A Cooperative Baptist Fellowship pastor in Texas announced Sunday he is resigning his pulpit because he and his wife are going through a divorce.
Brent Beasley, pastor of Broadway Baptist Church in Fort Worth, Texas, said during his Sunday morning sermon Feb. 28 that while he does not believe that divorce automatically disqualifies a person from the ministry, he cannot effectively lead the congregation at this time.
“This church needs a full-time pastor, and I’ve come to realize that I can’t do that right now,” Beasley said.
“Divorce is complex and hard even in the best of circumstances,” he said. “I don’t want what I’m going through to compromise my ability to be the kind of pastor that you need. This church needs and deserved a pastor that is able to give fully of himself, or herself, to leading this church.”

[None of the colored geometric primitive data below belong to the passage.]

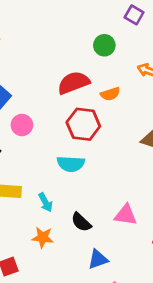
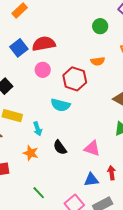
red semicircle: (74, 83) -> (44, 44), moved
pink circle: (22, 125) -> (43, 70), moved
blue triangle: (98, 259) -> (91, 180), moved

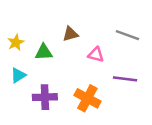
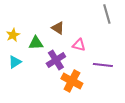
brown triangle: (70, 34) -> (58, 28), turned 48
gray line: (127, 35) -> (107, 14), moved, turned 54
purple cross: (45, 97) -> (56, 60), moved, turned -30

Beasley said he would like to continue preaching at least through Easter, and perhaps a week or two after that. He said he plans to remain in Fort Worth but does not know what lies ahead vocationally.
Beasley, a member of the CBF Governing Board, came to Broadway in 2009, when the church was making headlines for an internal dispute about whether to include photos of openly gay couples in a new church directory.

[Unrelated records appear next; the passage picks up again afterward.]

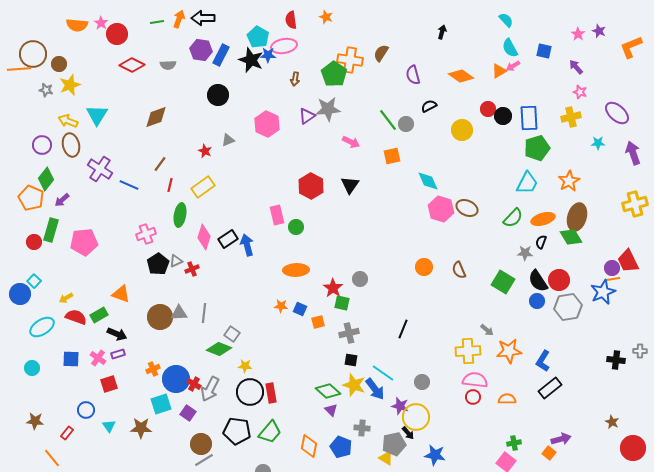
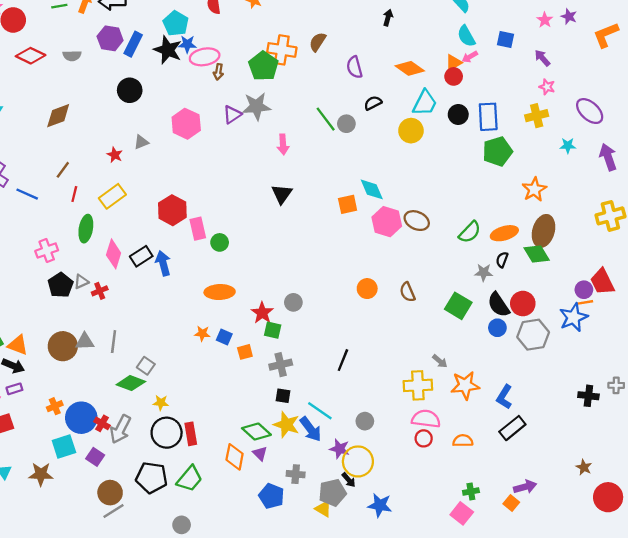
pink ellipse: (284, 46) -> (205, 57), moved
red circle: (488, 109) -> (454, 76), moved
pink arrow: (351, 142) -> (283, 144), turned 60
orange square: (392, 156) -> (348, 204), moved
cyan trapezoid: (527, 183) -> (425, 103), moved
red hexagon: (311, 186) -> (172, 210), moved
orange triangle: (121, 294) -> (18, 345), moved
orange diamond: (309, 446) -> (235, 457), moved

The Southern Baptist Convention found the church in violation of a constitutional ban on members that “act to affirm, approve or endorse homosexual behavior” and removed it from membership rolls. Broadway Baptist voluntarily left the Baptist General Convention of Texas in 2010, saying the congregation did not desire to be distracted by denominational politics.
Beasley said the congregation has been nothing but supportive as the family struggled over the course of the past year.

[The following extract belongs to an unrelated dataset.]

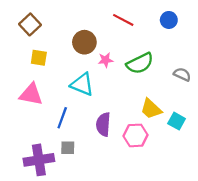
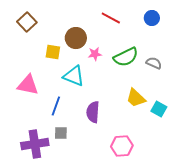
yellow square: (39, 58) -> (53, 52), moved
gray semicircle: (182, 74) -> (154, 63), moved
pink hexagon: (135, 135) -> (122, 146), moved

“If you think about it, in years past there have been plenty of news media accounts about conflicts here at Broadway that have centered around the pastor,” Beasley said. “In this case I wish a reporter would write a story about how well the church has treated its pastor — for almost seven years, and especially now.”
Beasley said numerous church members told him even if the marriage could not be saved they wanted him to remain as pastor.
“I don’t believe in theory that going through my divorce automatically means that I have to resign, and I know most of you don’t believe that,” he said. “Certainly no one has asked me to resign.”
“I don’t believe that divorce disqualifies anyone from service in the church, and I hope you hear me saying that,” Beasley said. “In theory that’s right, but for me, living this out day-to-day in real life has convinced me that staying is not the right thing for me to do.”